→ ACTIVITY:
Among the entries that follow, locate the line with "Добавить автосалон" and the line with "Greek Island Beauty". Output those lines and all lines in between, exactly, minus the pictures.
====
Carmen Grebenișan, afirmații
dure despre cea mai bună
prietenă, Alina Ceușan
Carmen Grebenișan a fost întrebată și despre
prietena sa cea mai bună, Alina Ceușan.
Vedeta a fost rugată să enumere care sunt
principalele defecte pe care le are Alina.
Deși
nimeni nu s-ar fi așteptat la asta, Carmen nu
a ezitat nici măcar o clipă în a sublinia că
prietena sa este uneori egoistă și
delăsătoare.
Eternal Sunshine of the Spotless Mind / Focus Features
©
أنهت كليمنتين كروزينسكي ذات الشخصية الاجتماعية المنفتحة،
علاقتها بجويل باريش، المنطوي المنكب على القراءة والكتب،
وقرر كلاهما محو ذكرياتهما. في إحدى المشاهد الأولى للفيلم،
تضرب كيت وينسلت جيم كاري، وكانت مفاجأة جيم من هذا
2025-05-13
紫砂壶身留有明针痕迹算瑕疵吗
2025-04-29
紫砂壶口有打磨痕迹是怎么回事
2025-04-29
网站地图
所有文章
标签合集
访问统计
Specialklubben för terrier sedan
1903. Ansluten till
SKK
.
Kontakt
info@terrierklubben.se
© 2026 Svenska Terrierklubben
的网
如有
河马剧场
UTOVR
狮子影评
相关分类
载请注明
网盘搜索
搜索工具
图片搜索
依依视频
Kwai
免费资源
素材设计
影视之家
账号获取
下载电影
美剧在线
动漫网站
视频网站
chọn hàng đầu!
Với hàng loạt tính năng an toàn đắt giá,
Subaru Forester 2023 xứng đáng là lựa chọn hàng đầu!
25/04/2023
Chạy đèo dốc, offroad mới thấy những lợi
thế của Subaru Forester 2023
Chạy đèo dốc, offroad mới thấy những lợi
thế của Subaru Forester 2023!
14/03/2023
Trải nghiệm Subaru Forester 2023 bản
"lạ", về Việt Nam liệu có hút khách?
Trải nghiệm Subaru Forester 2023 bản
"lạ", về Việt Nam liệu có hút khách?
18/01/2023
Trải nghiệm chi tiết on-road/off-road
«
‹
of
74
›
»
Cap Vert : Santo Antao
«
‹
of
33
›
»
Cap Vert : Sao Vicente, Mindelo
====
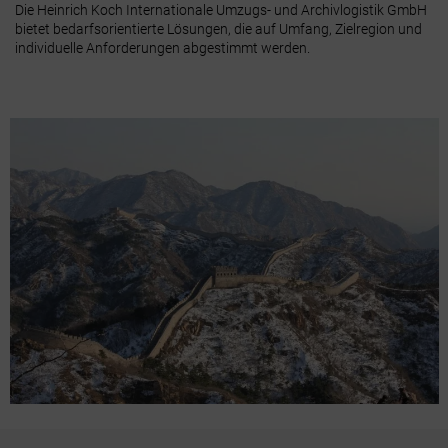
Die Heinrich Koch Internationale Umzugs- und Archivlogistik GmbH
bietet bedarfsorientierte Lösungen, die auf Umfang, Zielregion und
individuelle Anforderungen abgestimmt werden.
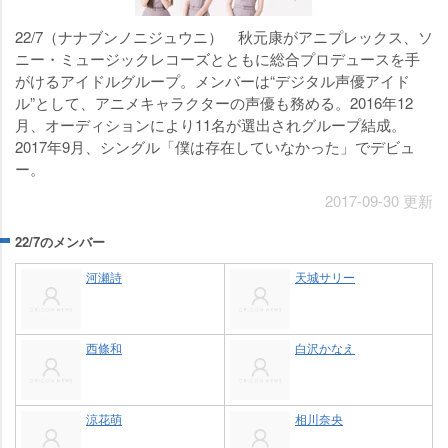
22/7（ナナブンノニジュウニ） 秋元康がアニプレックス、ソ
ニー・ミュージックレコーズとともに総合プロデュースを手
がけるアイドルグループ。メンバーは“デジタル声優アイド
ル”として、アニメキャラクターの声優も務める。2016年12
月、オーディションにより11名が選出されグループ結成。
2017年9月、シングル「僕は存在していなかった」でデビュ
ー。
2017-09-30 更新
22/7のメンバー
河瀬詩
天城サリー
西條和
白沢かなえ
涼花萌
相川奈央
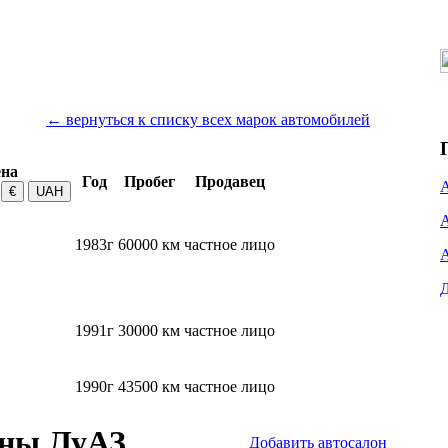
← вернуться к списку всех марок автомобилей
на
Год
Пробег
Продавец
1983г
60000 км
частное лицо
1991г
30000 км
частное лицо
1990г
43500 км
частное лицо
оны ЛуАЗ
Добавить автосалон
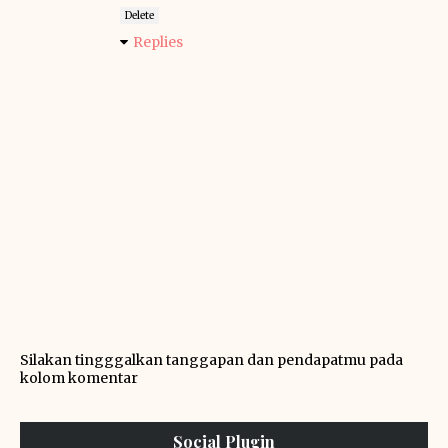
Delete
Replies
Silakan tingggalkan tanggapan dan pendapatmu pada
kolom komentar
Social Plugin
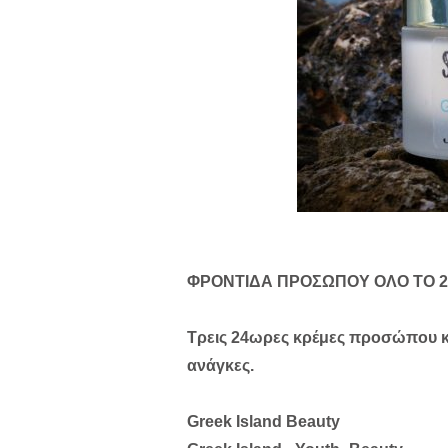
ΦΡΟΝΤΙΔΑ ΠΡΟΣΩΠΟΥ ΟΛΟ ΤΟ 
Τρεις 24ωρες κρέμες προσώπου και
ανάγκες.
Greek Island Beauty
====
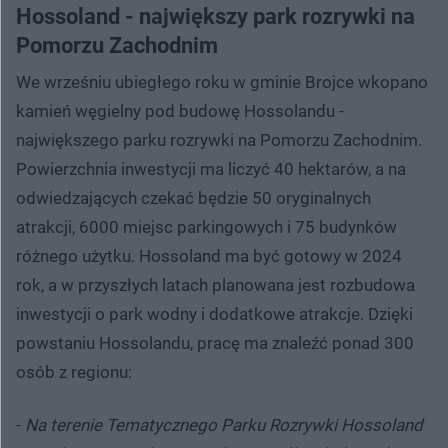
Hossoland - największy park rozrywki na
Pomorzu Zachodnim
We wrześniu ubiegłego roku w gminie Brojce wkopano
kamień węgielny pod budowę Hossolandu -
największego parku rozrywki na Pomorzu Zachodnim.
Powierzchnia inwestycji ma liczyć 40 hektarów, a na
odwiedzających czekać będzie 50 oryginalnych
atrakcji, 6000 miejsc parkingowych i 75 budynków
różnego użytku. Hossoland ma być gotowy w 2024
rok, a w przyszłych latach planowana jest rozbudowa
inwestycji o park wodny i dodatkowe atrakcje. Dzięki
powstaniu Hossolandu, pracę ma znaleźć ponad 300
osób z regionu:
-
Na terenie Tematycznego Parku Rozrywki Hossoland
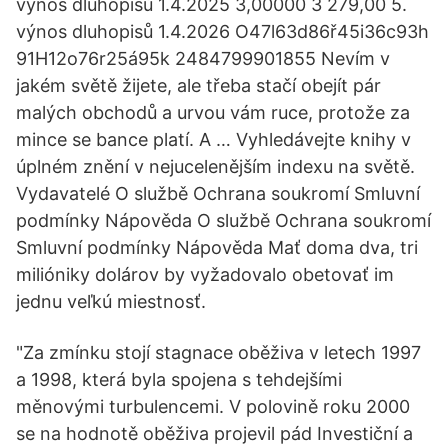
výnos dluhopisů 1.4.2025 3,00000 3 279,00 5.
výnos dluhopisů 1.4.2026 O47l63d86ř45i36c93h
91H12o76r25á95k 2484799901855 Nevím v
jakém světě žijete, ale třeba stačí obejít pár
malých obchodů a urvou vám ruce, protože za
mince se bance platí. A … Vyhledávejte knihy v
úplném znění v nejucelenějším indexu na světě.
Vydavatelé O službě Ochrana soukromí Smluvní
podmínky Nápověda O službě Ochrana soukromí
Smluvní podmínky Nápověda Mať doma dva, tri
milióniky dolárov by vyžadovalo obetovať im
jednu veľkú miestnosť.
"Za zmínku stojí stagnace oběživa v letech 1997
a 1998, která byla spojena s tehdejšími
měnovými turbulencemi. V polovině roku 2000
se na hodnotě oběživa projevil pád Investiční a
====
→ FINAL ANSWER:
Добавить автосалон
Delete
Replies
Silakan tingggalkan tanggapan dan pendapatmu pada
kolom komentar
Social Plugin
ΦΡΟΝΤΙΔΑ ΠΡΟΣΩΠΟΥ ΟΛΟ ΤΟ 
Τρεις 24ωρες κρέμες προσώπου και
ανάγκες.
Greek Island Beauty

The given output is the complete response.